I am quite new to sigma studio. Currently implementing one of my first projects in sigma dsp using ADAU1452. for my application i am using the Dynamic Bass Boost algorithm from the ADI library. I took a look a analog devices wiki but the documentation is not so clear, can some one please explain me the working principle in bit details specially with the parameters Time constant, where we are just inputting one value to determine the attack and the release time and also the compression ratio part. I will be really grateful for help
Yes the documentation could be better. The wiki does suggest adjusting by ear, but this is a bit daunting with so many parameters involved. This also makes full documentation rather difficult -- the number of graphs multiplies like those typically found in data sheets, while comprehension suffers.
I saw that Dave T. in a separate thread promised to consult with the algorithm designers to get some better docs. In the meantime, we can gain some insight by testing the algorithm. This can be easier than it appears, because we can have the -1452 test itself with some programming. Two projects for the -1452MINIZ eval board are attached below -- one for time constant, the other for frequency response.
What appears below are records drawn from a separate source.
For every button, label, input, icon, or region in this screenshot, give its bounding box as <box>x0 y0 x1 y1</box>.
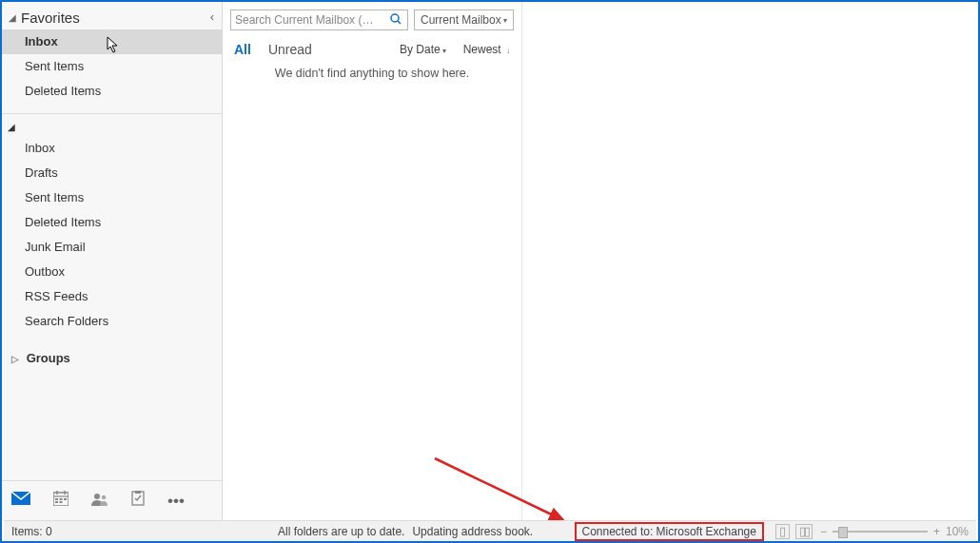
collapse-pane-icon[interactable]: ‹ <box>210 10 214 24</box>
folder-inbox[interactable]: Inbox <box>2 136 222 161</box>
svg-point-11 <box>102 495 107 499</box>
svg-rect-9 <box>60 501 63 503</box>
message-list-pane: Search Current Mailbox (… Current Mailbo… <box>223 2 522 520</box>
status-connection: Connected to: Microsoft Exchange <box>575 522 764 541</box>
caret-down-icon: ◢ <box>8 12 17 23</box>
status-bar: Items: 0 All folders are up to date. Upd… <box>4 520 976 541</box>
view-normal-icon[interactable]: ▯ <box>775 524 790 539</box>
zoom-in-button[interactable]: + <box>933 525 940 538</box>
search-scope-dropdown[interactable]: Current Mailbox ▾ <box>414 10 514 30</box>
folder-drafts[interactable]: Drafts <box>2 161 222 185</box>
favorites-sent-items[interactable]: Sent Items <box>2 54 222 79</box>
mail-icon[interactable] <box>11 491 30 511</box>
groups-header[interactable]: ▷ Groups <box>2 345 222 369</box>
favorites-inbox[interactable]: Inbox <box>2 29 222 54</box>
folder-pane: ◢ Favorites ‹ Inbox Sent Items Deleted I… <box>2 2 223 520</box>
zoom-slider[interactable] <box>833 531 928 533</box>
svg-rect-6 <box>60 498 63 500</box>
filter-all[interactable]: All <box>234 42 251 57</box>
zoom-out-button[interactable]: − <box>820 525 827 538</box>
overflow-icon[interactable]: ••• <box>167 492 185 511</box>
svg-line-15 <box>398 21 401 24</box>
zoom-control: − + 10% <box>820 525 969 538</box>
folder-rss-feeds[interactable]: RSS Feeds <box>2 284 222 309</box>
favorites-deleted-items[interactable]: Deleted Items <box>2 79 222 104</box>
favorites-header[interactable]: ◢ Favorites ‹ <box>2 6 222 29</box>
tasks-icon[interactable] <box>131 491 145 511</box>
nav-bar: ••• <box>2 480 222 520</box>
folder-outbox[interactable]: Outbox <box>2 260 222 284</box>
svg-rect-13 <box>135 491 141 494</box>
search-icon[interactable] <box>390 13 402 28</box>
reading-pane <box>522 2 978 520</box>
svg-rect-7 <box>64 498 67 500</box>
folder-junk-email[interactable]: Junk Email <box>2 235 222 260</box>
filter-row: All Unread By Date▾ Newest ↓ <box>223 38 521 63</box>
status-sync: All folders are up to date. <box>278 525 404 538</box>
view-reading-icon[interactable]: ▯▯ <box>795 524 813 539</box>
caret-down-icon: ◢ <box>8 122 15 132</box>
sort-order-dropdown[interactable]: Newest ↓ <box>463 43 510 56</box>
svg-point-14 <box>391 14 399 22</box>
people-icon[interactable] <box>91 492 108 511</box>
folder-search-folders[interactable]: Search Folders <box>2 309 222 334</box>
account-header[interactable]: ◢ <box>2 113 222 136</box>
svg-point-10 <box>94 494 100 499</box>
favorites-label: Favorites <box>21 10 80 26</box>
arrow-down-icon: ↓ <box>506 47 510 55</box>
status-items-count: Items: 0 <box>11 525 278 538</box>
svg-rect-5 <box>55 498 58 500</box>
view-switcher: ▯ ▯▯ <box>775 524 813 539</box>
filter-unread[interactable]: Unread <box>268 42 312 57</box>
zoom-percent: 10% <box>946 525 969 538</box>
folder-deleted-items[interactable]: Deleted Items <box>2 210 222 235</box>
svg-rect-8 <box>55 501 58 503</box>
chevron-down-icon: ▾ <box>503 16 507 25</box>
caret-right-icon: ▷ <box>11 354 21 364</box>
folder-sent-items[interactable]: Sent Items <box>2 185 222 210</box>
sort-by-dropdown[interactable]: By Date▾ <box>400 43 446 56</box>
chevron-down-icon: ▾ <box>442 47 446 55</box>
search-input[interactable]: Search Current Mailbox (… <box>230 10 408 30</box>
status-task: Updating address book. <box>412 525 533 538</box>
empty-state-text: We didn't find anything to show here. <box>223 63 521 84</box>
calendar-icon[interactable] <box>53 491 69 511</box>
This schematic applies a step-amplitude signal to see how the Dynamic Bass block responds:
The block's Time Constant appears to refer to the approximate total response time -- for example, I get the response at left when set for 500 mS. Shorter time constant measurements may be limited by the response time of the Real-Time Display.
This schematic measures the Dynamic Bass block's response to frequency at a given amplitude. I had done a similar project for the ADAU1701, but this one is much more straightforward thanks to the Base-2 log, and 2^x functions available on the -1452:
Here's some results I've found with the settings shown:
With a full 0 dB input, the block does not boost bass at all -- in fact, it cuts bass below the frequency set in the black box under the slider (40 Hz shown). Thus, set this box to the lowest frequency you wish to reproduce. Apparently the Dynamic Bass block is designed to protect your speaker from unneeded frequencies below the desired minimum.
Reduce the input, and we see bass boost. The amount of boost depends upon the Compression Ratio (lower provides more boost), as well as where your level is between the Upper (no boost) and Lower (max boost) thresholds. The maximum available boost appears to be:
Boost = (Upper - Lower) / Comp Ratio
By running these projects yourself as well as doing listening tests, hopefully you'll find a good match to your application.